Your goal: Without including any picture, repeat the records below exactly.

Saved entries
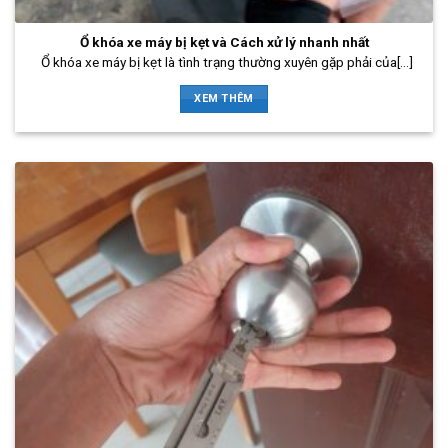
Ổ khóa xe máy bị kẹt và Cách xử lý nhanh nhất
Ổ khóa xe máy bị kẹt là tình trạng thường xuyên gặp phải của[...]
XEM THÊM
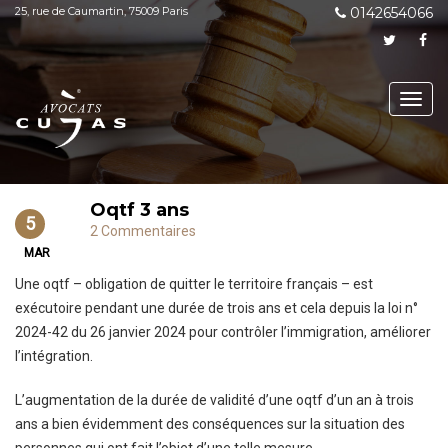
25, rue de Caumartin, 75009 Paris
0142654066
Toggl
navig
Oqtf 3 ans
5
2 Commentaires
MAR
Une oqtf – obligation de quitter le territoire français – est
exécutoire pendant une durée de trois ans et cela depuis la loi n°
2024-42 du 26 janvier 2024 pour contrôler l’immigration, améliorer
l’intégration.
L’augmentation de la durée de validité d’une oqtf d’un an à trois
ans a bien évidemment des conséquences sur la situation des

Expected answer:
Ổ khóa xe máy bị kẹt và Cách xử lý nhanh nhất
Ổ khóa xe máy bị kẹt là tình trạng thường xuyên gặp phải của[...]
XEM THÊM
25, rue de Caumartin, 75009 Paris
0142654066
Toggl
navig
Oqtf 3 ans
5
2 Commentaires
MAR
Une oqtf – obligation de quitter le territoire français – est
exécutoire pendant une durée de trois ans et cela depuis la loi n°
2024-42 du 26 janvier 2024 pour contrôler l’immigration, améliorer
l’intégration.
L’augmentation de la durée de validité d’une oqtf d’un an à trois
ans a bien évidemment des conséquences sur la situation des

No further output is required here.